Не доезжая двух кварталов до улицы Нарциссов, я вылез. Дежурный шофер развернулся по военному, — так, что все нарциссы завяли от дзизга тормозов, — и покатил в ночную бильярдную «КЛУБ 2000» — сыграть партию. «Плюс-минус час роли не играют, правильно, Ави?» «Правильно, дежурный шофер».
А я вернулся к Анечкиной двери, взломал ее по-новой, вызвал по телефону семьи Хизкияу полицию и «красный шестиконечник». Приезжайте помогать, приезжайте помогать, приезжайте помогать.

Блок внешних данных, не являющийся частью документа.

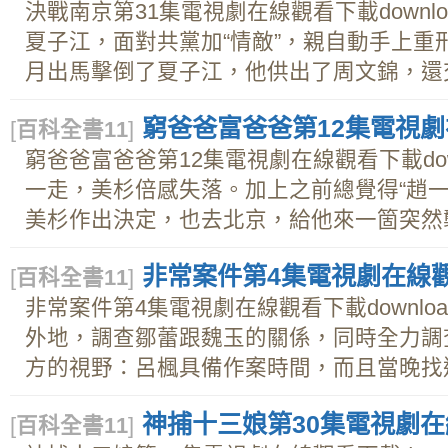
決戰南京第31集電視劇在線觀看下載downl
夏子江，面對共黨加“情敵”，親自動手上重
月出馬擊倒了夏子江，他供出了周文錦，還交.
窮爸爸富爸爸第12集電視劇在
[
百科全書11
]
窮爸爸富爸爸第12集電視劇在線觀看下載dow
一走，美杉倍感失落。加上之前總覺得“趙一
美杉作出決定，也去北京，給他來一箇突然襲.
非常案件第4集電視劇在線觀看
[
百科全書11
]
非常案件第4集電視劇在線觀看下載downl
外地，調查鄒蕾跟魏玉的關係，同時全力調
方的視野：呂楓具備作案時間，而且當晚找過謝
神捕十三娘第30集電視劇在線
[
百科全書11
]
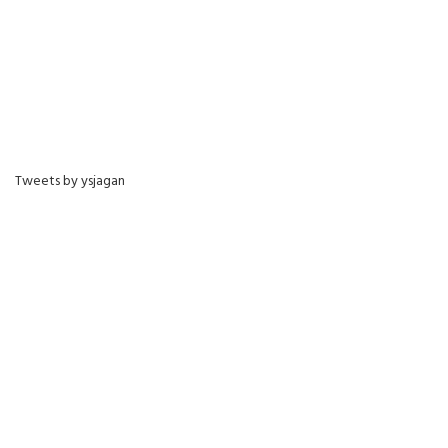
Tweets by ysjagan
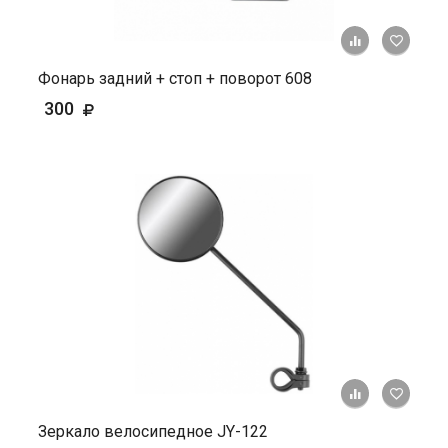
+ К ср
Фонарь задний + стоп + поворот 608
300
+ К ср
Зеркало велосипедное JY-122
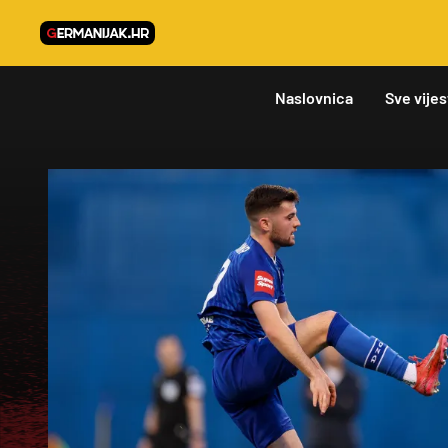
Naslovnica
Sve vijes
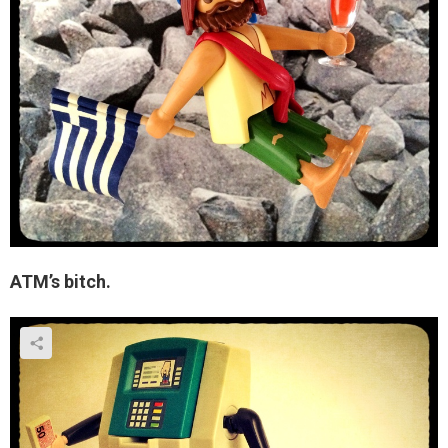
ATM’s bitch.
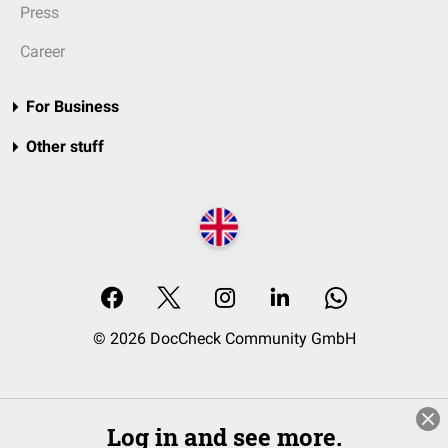
Press
Career
For Business
Other stuff
© 2026 DocCheck Community GmbH
Log in and see more.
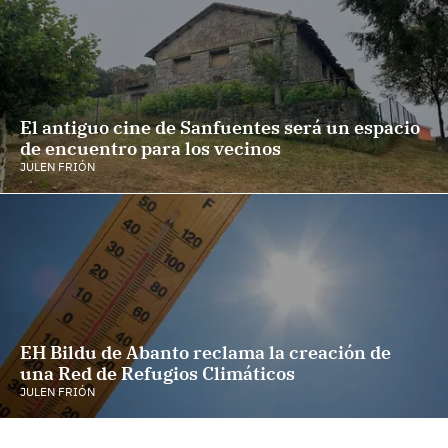
El antiguo cine de Sanfuentes será un espacio
de encuentro para los vecinos
JULEN FRIÓN
EH Bildu de Abanto reclama la creación de
una Red de Refugios Climáticos
JULEN FRIÓN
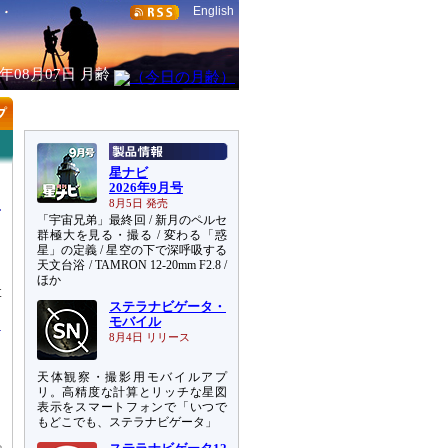
English
6年08月07日
月齢
星ナビ
2026年9月号
8月5日 発売
「宇宙兄弟」最終回 / 新月のペルセ
群極大を見る・撮る / 変わる「惑
星」の定義 / 星空の下で深呼吸する
天文台浴 / TAMRON 12-20mm F2.8 /
は
ほか
t
ステラナビゲータ・
モバイル
8月4日 リリース
ッ
天体観察・撮影用モバイルアプ
に
リ。高精度な計算とリッチな星図
表示をスマートフォンで「いつで
もどこでも、ステラナビゲータ」
さ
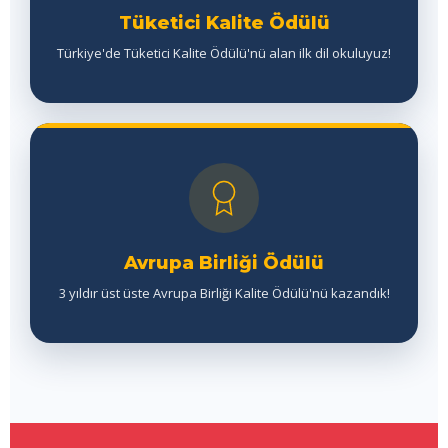
Tüketici Kalite Ödülü
Türkiye'de Tüketici Kalite Ödülü'nü alan ilk dil okuluyuz!
Avrupa Birliği Ödülü
3 yıldır üst üste Avrupa Birliği Kalite Ödülü'nü kazandık!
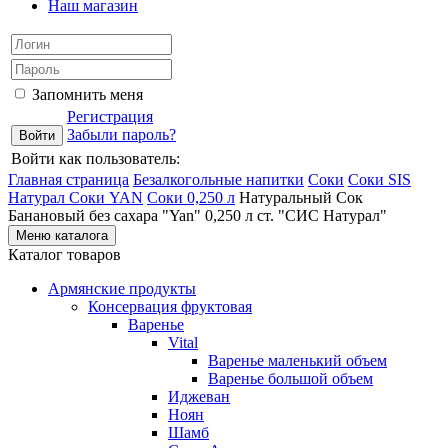
Наш магазин
Запомнить меня
Регистрация
Забыли пароль?
Войти как пользователь:
Главная страница
Безалкогольные напитки
Соки
Соки SIS
Натурал
Соки YAN
Соки 0,250 л
Натуральный Сок
Банановый без сахара "Yan" 0,250 л ст. "СИС Натурал"
Меню каталога
Каталог товаров
Армянские продукты
Консервация фруктовая
Варенье
Vital
Варенье маленький объем
Варенье большой объем
Иджеван
Ноян
Шамб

Они помогали Анечке до десяти часов утра — сначала в квартире с трусиками в мыльной воде, затем в больничном морге. В десять с половиною часов утра нас с Анечкой повезли на кладбище. Там три мужика из погребального братства отпели и зарыли Анечку за счет Управления Национального Страхования, Министерства Социальной Поддержки, Министерства Вероисповеданий и Муниципалитета Нашей Столицы.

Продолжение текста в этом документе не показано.